The inventory number suggests that EMC is going
to keep on pressing the offensive. Joe Tucci
referred to the 'sweep the floor' strategy that
they're using to exploit the major trend towards
storage consolidation.

Software and Services will continue to grow
faster than Hardware. Here's a comparison
between EMC and Veritas. Veritas' average deal
size is around $130,000 and EMC's average deal
size is probably much higher so the results of
the two companies provide a good look at what's
happening out there.

Note that the much bigger EMC Software has
consistently grown faster than Veritas in the
last 3 quarters -- 42% to 31% in 2Q2001 alone.
Everybody else is losing market share to these
two vendors.

STORAGE SOFTWARE

Veritas Y/Y (%) EMC Y/Y (%)

1Q1999 $ 56M 81% $ 155M 135%
2Q1999 93M* 145% 179M 83%
3Q1999 158M 243% 207M 75%
4Q1999 191M 260% 281M 72%
1Q2000 204M 264% 270M 74%
2Q2000 225M 142% 350M 96%
3Q2000 257M 63% 332M 60%
4Q2000 301M 58% 483M 72%
1Q2001 309M 51% 468M 73%
2Q2001 294M 31% 498M 42%

STORAGE SERVICES

Veritas Y/Y (%) EMC Y/Y (%)

1Q1999 $ 16M 100% $ 72M 227%
2Q1999* 21M 114% 82M 148%
3Q1999 26M 136% 89M 56%
4Q1999 35M 150% 119M 53%
1Q2000 40M 150% 116M 61%
2Q2000 51M 143% 134M 63%
3Q2000 60M 131% 161M 81%
4Q2000 69M 97% 200M 68%
1Q2001 78M 95% 232M 100%
2Q2001 97M 90% 232M 83%

*Seagate Software NMSG acquisition closed.
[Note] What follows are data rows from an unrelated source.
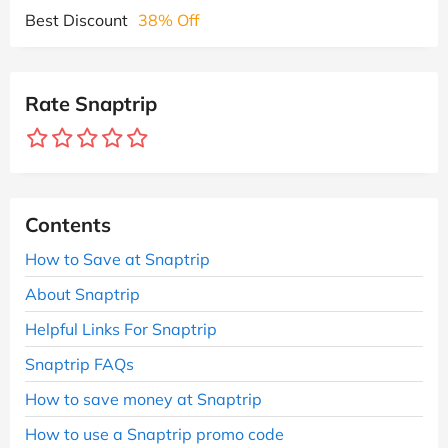
Best Discount
38% Off
Rate Snaptrip
Contents
How to Save at Snaptrip
About Snaptrip
Helpful Links For Snaptrip
Snaptrip FAQs
How to save money at Snaptrip
How to use a Snaptrip promo code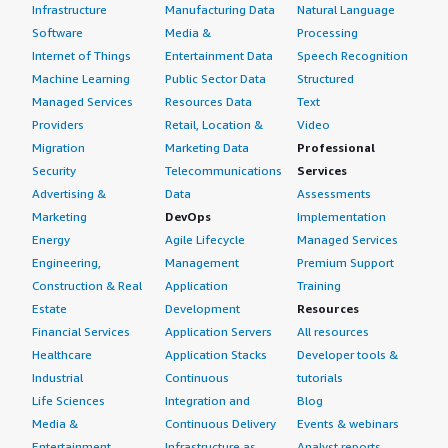
Infrastructure
Manufacturing Data
Natural Language
Software
Media &
Processing
Internet of Things
Entertainment Data
Speech Recognition
Machine Learning
Public Sector Data
Structured
Managed Services
Resources Data
Text
Providers
Retail, Location &
Video
Migration
Marketing Data
Professional
Security
Telecommunications
Services
Advertising &
Data
Assessments
Marketing
DevOps
Implementation
Energy
Agile Lifecycle
Managed Services
Engineering,
Management
Premium Support
Construction & Real
Application
Training
Estate
Development
Resources
Financial Services
Application Servers
All resources
Healthcare
Application Stacks
Developer tools &
Industrial
Continuous
tutorials
Life Sciences
Integration and
Blog
Media &
Continuous Delivery
Events & webinars
Entertainment
Infrastructure as
Analyst reports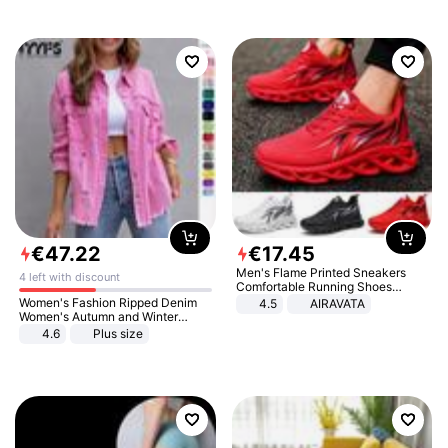
€
47
.
22
€
17
.
45
Men's Flame Printed Sneakers
4 left with discount
Comfortable Running Shoes
Outdoor Men Athletic Shoes
Women's Fashion Ripped Denim
4.5
AIRAVATA
Women's Autumn and Winter
Long-sleeved Casual Lapel Top
4.6
Plus size
Jacket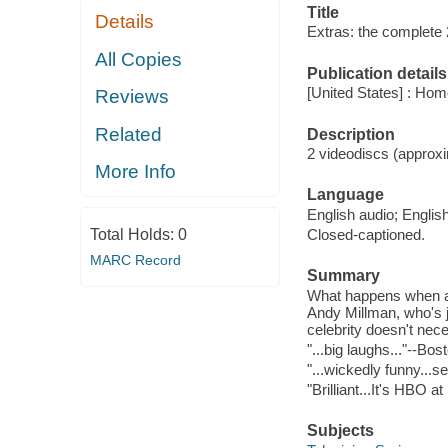
Title
Details
Extras: the complete
All Copies
Publication details
[United States] : Hom
Reviews
Related
Description
2 videodiscs (approxi
More Info
Language
English audio; English
Total Holds:
0
Closed-captioned.
MARC Record
Summary
What happens when an
Andy Millman, who's 
celebrity doesn't nec
"...big laughs..."--Bo
"...wickedly funny...s
"Brilliant...It's HBO 
Subjects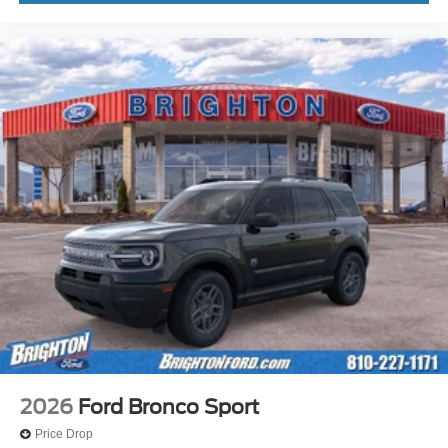
2026
Ford Bronco Sport
Price Drop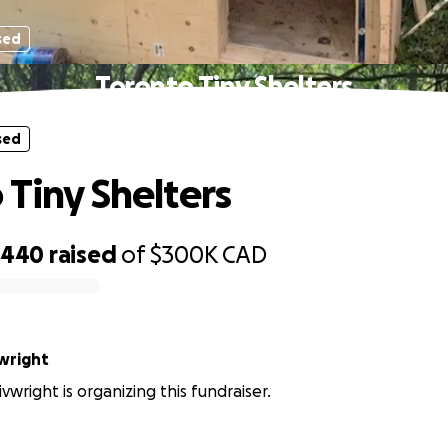
sed
Toronto Tiny Shelters
sed
 Tiny Shelters
,440
raised
of
$300K
CAD
vwright
vwright is organizing this fundraiser.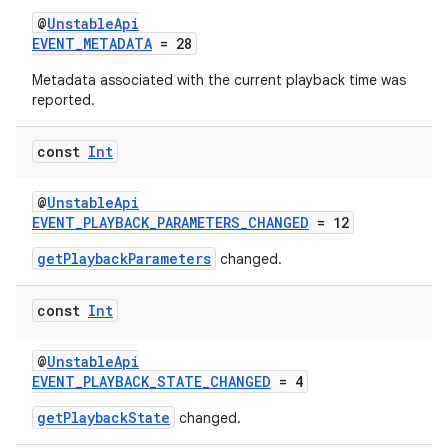
@
UnstableApi
EVENT_METADATA
= 28
Metadata associated with the current playback time was
reported.
const
Int
@
UnstableApi
EVENT_PLAYBACK_PARAMETERS_CHANGED
= 12
getPlaybackParameters
changed.
const
Int
@
UnstableApi
EVENT_PLAYBACK_STATE_CHANGED
= 4
getPlaybackState
changed.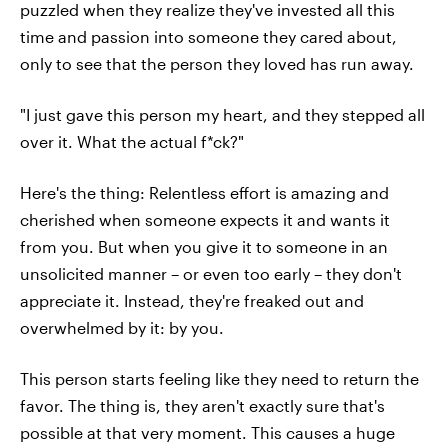
puzzled when they realize they've invested all this
time and passion into someone they cared about,
only to see that the person they loved has run away.
"I just gave this person my heart, and they stepped all
over it. What the actual f*ck?"
Here's the thing: Relentless effort is amazing and
cherished when someone expects it and wants it
from you. But when you give it to someone in an
unsolicited manner – or even too early – they don't
appreciate it. Instead, they're freaked out and
overwhelmed by it: by you.
This person starts feeling like they need to return the
favor. The thing is, they aren't exactly sure that's
possible at that very moment. This causes a huge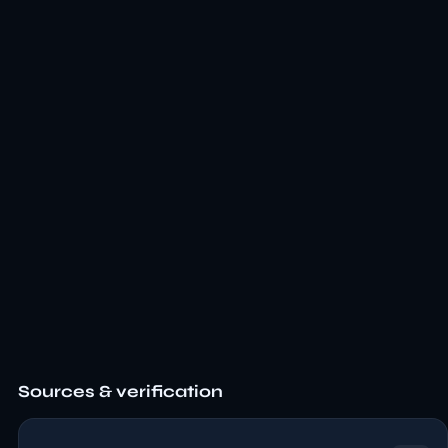
Sources & verification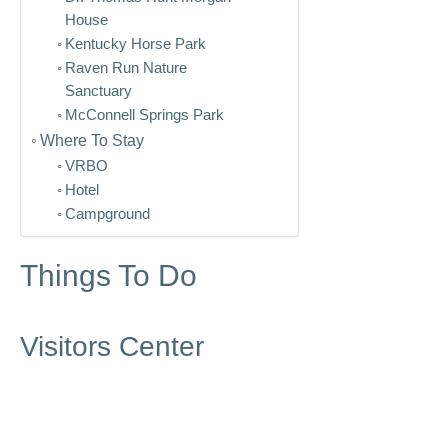
House
Kentucky Horse Park
Raven Run Nature
Sanctuary
McConnell Springs Park
Where To Stay
VRBO
Hotel
Campground
Things To Do
Visitors Center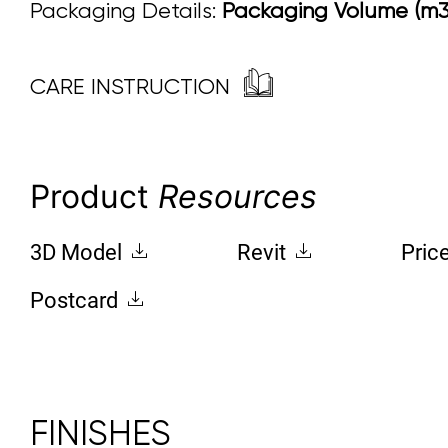
Packaging Details:
Packaging Volume (m3)
CARE INSTRUCTION
Product
Resources
3D Model
Revit
Pric
Postcard
FINISHES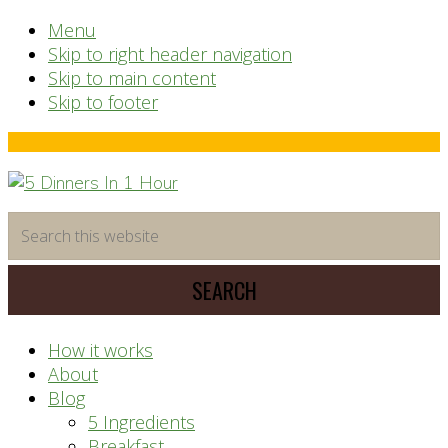
Menu
Skip to right header navigation
Skip to main content
Skip to footer
Before
Header
time
Search
saving
this
meal
website
prep
system
How it works
About
Blog
5 Ingredients
Breakfast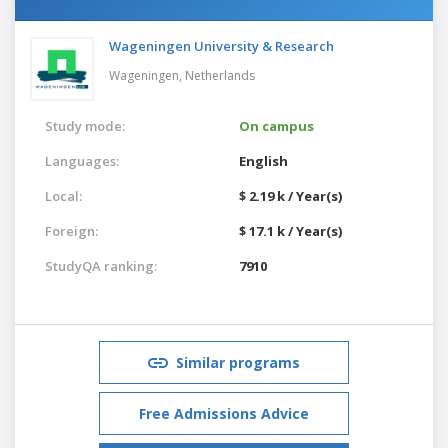
Wageningen University & Research
Wageningen,
Netherlands
Study mode:
On campus
Languages:
English
Local:
$ 2.19 k / Year(s)
Foreign:
$ 17.1 k / Year(s)
StudyQA ranking:
7910
Similar programs
Free Admissions Advice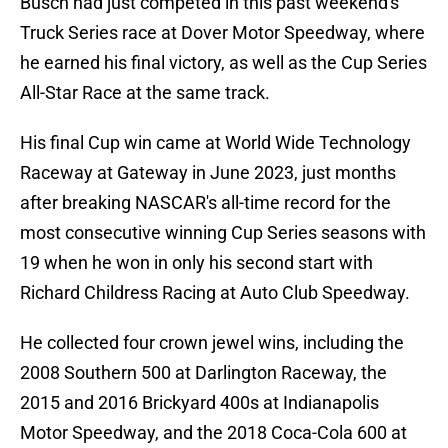
Busch had just competed in this past weekend's
Truck Series race at Dover Motor Speedway, where
he earned his final victory, as well as the Cup Series
All-Star Race at the same track.
His final Cup win came at World Wide Technology
Raceway at Gateway in June 2023, just months
after breaking NASCAR's all-time record for the
most consecutive winning Cup Series seasons with
19 when he won in only his second start with
Richard Childress Racing at Auto Club Speedway.
He collected four crown jewel wins, including the
2008 Southern 500 at Darlington Raceway, the
2015 and 2016 Brickyard 400s at Indianapolis
Motor Speedway, and the 2018 Coca-Cola 600 at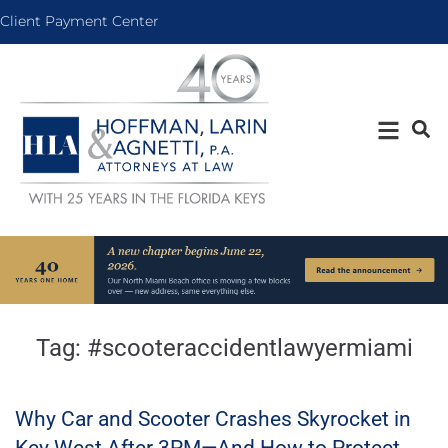
Client Payment Center
Tag:
#scooteraccidentlawyermiami
Why Car and Scooter Crashes Skyrocket in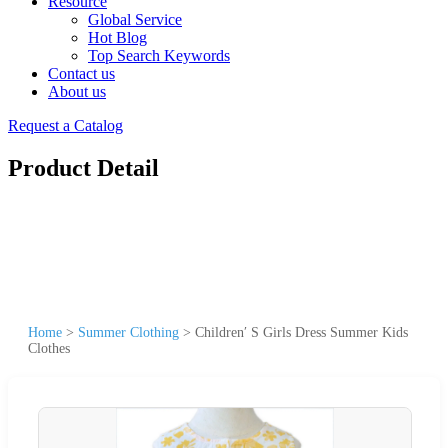
Resource
Global Service
Hot Blog
Top Search Keywords
Contact us
About us
Request a Catalog
Product Detail
Home
>
Summer Clothing
>
Children′ S Girls Dress Summer Kids
Clothes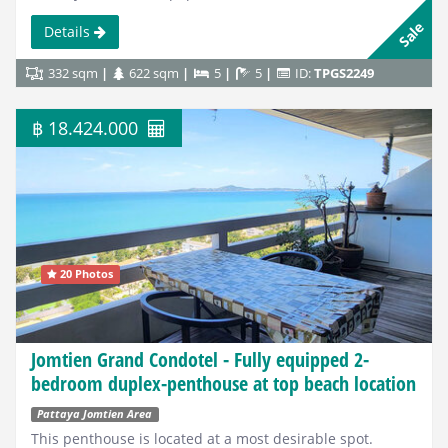
Sale
Details
332 sqm
622 sqm
5
5
ID:
TPGS2249
฿ 18.424.000
20 Photos
Jomtien Grand Condotel - Fully equipped 2-
bedroom duplex-penthouse at top beach location
Pattaya Jomtien Area
This penthouse is located at a most desirable spot.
NIS (SAN+Connectrix+NAS) continued to grow to
58% of Storage Hardware; although, it declined
by 19% sequentially from $883M in 1Q2001 to
$714M in 2Q2001. This sequential decline,
however, was less than the 22% overall decline
in Storage Hardware from $1.564B in 1Q2001 to
$1.226B in 2Q2001.

NIS/Storage Hardware

Storage NIS/Storage
NIS Hardware Hardware

1Q2000 $ 323M $1,267M 25.5%
2Q2000 458M 1,516M 30.2%
3Q2000 567M 1,647M 34.4%
4Q2000 770M 1,816M 42.4%
1Q2001 883M 1,564M 56.5%
2Q2002 714M 1,226M 58.2%

Lastly, 3Q looking worse than 2Q. No 4Q guidance.
EMC appears lock and loaded for bear.